[Records from a data collection]
****

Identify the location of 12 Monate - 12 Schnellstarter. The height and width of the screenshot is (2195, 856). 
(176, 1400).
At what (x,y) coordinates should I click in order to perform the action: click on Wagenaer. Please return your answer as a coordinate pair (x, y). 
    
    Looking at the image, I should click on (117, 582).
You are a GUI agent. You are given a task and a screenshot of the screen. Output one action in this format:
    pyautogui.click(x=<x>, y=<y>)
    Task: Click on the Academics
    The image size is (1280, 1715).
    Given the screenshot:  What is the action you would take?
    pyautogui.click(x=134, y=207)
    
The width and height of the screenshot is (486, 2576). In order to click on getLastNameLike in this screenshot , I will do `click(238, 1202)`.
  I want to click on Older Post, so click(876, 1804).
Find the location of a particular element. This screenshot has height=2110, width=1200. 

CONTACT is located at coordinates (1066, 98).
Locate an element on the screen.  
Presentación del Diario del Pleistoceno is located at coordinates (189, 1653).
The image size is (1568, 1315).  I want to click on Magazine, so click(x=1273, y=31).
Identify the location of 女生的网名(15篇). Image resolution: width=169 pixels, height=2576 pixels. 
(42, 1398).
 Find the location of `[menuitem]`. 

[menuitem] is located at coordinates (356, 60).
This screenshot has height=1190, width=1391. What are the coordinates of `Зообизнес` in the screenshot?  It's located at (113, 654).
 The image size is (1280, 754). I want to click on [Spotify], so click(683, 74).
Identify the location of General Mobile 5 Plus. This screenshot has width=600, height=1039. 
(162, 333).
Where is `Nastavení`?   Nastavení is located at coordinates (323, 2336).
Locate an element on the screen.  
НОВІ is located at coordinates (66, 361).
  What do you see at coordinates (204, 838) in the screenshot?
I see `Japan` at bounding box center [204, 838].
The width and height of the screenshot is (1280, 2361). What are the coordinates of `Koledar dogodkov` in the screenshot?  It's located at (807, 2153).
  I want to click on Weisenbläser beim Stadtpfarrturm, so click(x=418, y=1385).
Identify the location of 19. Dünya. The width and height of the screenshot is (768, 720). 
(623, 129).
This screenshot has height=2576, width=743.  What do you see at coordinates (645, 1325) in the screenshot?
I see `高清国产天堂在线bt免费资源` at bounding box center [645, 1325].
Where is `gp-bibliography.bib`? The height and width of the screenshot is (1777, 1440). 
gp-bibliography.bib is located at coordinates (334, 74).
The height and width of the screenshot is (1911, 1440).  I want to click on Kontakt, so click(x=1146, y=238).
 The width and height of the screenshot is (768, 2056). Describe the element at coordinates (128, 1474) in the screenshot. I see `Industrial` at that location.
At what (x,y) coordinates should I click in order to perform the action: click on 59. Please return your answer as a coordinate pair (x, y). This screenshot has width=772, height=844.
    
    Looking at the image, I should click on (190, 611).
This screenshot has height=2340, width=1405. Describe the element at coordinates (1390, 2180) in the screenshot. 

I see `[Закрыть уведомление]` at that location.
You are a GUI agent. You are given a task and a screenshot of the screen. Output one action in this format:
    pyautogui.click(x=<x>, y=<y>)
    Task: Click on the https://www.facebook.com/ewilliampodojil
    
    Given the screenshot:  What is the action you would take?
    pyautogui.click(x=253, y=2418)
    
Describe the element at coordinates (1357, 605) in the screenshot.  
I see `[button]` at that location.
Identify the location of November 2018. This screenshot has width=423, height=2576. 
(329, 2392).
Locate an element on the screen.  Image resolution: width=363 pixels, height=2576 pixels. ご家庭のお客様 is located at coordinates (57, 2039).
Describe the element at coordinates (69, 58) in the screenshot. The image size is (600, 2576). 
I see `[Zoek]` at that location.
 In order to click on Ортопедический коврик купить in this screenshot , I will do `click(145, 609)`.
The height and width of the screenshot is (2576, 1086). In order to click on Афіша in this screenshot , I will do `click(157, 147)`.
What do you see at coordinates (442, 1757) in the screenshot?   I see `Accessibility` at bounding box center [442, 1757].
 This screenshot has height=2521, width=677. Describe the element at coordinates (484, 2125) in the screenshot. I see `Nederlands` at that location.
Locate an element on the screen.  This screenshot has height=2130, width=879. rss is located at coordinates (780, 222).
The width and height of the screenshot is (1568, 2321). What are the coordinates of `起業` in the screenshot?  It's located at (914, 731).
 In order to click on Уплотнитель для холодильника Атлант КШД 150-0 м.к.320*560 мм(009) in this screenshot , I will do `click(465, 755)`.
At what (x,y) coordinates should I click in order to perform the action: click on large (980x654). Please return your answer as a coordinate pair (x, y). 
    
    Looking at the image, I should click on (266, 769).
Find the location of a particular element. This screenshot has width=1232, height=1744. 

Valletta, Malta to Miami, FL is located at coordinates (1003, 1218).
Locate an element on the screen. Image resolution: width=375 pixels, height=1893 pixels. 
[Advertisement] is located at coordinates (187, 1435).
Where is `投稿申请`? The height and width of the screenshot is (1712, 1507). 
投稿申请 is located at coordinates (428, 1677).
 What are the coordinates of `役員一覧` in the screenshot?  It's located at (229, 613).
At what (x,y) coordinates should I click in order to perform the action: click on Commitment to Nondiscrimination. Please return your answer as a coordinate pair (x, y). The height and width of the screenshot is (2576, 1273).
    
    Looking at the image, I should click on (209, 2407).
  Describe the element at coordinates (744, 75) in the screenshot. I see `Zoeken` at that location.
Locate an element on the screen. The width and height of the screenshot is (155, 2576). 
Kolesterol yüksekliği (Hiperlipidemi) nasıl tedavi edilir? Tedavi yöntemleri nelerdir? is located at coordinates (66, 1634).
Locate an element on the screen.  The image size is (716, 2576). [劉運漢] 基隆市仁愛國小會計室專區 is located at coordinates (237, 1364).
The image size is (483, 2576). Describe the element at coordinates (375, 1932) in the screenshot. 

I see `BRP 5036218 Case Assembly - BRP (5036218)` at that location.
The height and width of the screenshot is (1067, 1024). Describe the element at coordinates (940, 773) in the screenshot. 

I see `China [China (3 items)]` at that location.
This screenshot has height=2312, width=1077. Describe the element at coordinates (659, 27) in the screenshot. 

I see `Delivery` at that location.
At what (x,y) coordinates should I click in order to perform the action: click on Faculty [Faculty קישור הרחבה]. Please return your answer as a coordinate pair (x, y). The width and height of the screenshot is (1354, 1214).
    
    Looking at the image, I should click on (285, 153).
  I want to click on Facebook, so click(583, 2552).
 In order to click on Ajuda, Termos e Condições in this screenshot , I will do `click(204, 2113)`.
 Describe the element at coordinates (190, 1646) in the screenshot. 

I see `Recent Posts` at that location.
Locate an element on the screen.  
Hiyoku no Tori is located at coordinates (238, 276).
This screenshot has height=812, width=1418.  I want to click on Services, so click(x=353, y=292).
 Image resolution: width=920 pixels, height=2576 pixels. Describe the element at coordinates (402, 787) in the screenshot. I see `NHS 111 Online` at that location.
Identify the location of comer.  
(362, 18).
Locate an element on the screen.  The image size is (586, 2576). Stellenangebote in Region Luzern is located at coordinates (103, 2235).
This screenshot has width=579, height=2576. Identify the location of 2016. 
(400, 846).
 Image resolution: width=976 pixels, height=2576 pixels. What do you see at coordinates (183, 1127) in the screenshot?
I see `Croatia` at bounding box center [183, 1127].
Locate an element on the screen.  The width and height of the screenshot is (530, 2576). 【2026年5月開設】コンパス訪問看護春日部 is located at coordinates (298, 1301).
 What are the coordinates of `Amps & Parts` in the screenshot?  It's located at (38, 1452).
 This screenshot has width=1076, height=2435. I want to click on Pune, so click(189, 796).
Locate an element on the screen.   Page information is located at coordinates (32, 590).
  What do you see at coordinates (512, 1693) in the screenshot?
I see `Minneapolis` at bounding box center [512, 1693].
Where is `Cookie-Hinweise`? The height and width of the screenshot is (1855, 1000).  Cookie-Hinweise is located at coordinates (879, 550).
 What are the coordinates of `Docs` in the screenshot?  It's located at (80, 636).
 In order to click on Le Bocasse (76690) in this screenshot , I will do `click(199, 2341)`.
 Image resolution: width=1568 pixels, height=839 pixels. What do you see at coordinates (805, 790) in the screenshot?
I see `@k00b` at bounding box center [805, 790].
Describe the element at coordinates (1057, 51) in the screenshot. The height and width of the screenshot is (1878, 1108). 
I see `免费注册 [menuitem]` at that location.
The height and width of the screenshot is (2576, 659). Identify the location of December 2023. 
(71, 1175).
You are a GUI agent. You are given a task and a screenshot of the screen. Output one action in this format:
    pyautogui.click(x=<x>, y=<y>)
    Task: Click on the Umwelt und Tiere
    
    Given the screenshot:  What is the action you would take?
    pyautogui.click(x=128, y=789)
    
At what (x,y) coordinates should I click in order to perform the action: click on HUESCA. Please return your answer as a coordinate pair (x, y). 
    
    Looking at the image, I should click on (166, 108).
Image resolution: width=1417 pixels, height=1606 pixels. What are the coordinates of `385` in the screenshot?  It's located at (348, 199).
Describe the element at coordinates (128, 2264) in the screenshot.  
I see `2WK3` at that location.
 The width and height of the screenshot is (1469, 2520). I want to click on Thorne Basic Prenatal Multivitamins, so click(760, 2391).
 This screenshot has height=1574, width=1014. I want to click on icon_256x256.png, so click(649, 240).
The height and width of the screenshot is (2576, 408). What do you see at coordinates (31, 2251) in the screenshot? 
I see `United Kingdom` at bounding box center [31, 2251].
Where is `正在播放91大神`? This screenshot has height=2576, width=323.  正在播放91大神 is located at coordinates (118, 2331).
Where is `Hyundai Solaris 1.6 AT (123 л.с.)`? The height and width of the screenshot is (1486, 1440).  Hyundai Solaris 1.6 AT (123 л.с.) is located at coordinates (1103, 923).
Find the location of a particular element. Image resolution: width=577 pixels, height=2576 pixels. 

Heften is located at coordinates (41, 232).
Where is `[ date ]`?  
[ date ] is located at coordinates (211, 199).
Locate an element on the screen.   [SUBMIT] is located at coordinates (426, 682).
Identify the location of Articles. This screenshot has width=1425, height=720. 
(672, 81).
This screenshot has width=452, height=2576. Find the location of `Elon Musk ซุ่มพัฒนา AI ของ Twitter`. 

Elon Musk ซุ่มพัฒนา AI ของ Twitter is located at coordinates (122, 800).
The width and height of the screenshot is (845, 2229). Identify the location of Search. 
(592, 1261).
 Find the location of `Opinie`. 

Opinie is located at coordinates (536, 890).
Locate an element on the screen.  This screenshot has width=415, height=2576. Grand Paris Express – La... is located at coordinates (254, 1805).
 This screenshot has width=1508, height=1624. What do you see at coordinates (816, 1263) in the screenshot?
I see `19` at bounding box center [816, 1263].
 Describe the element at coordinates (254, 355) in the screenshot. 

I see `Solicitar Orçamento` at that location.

****

Activity
All that is wanted is the run of lines from the start of the data through the line containing "The image size is (1568, 1315).", copied word for word.

Exercise answer
Identify the location of 12 Monate - 12 Schnellstarter. The height and width of the screenshot is (2195, 856). 
(176, 1400).
At what (x,y) coordinates should I click in order to perform the action: click on Wagenaer. Please return your answer as a coordinate pair (x, y). 
    
    Looking at the image, I should click on (117, 582).
You are a GUI agent. You are given a task and a screenshot of the screen. Output one action in this format:
    pyautogui.click(x=<x>, y=<y>)
    Task: Click on the Academics
    The image size is (1280, 1715).
    Given the screenshot:  What is the action you would take?
    pyautogui.click(x=134, y=207)
    
The width and height of the screenshot is (486, 2576). In order to click on getLastNameLike in this screenshot , I will do `click(238, 1202)`.
  I want to click on Older Post, so click(876, 1804).
Find the location of a particular element. This screenshot has height=2110, width=1200. 

CONTACT is located at coordinates (1066, 98).
Locate an element on the screen.  
Presentación del Diario del Pleistoceno is located at coordinates (189, 1653).
The image size is (1568, 1315).  I want to click on Magazine, so click(x=1273, y=31).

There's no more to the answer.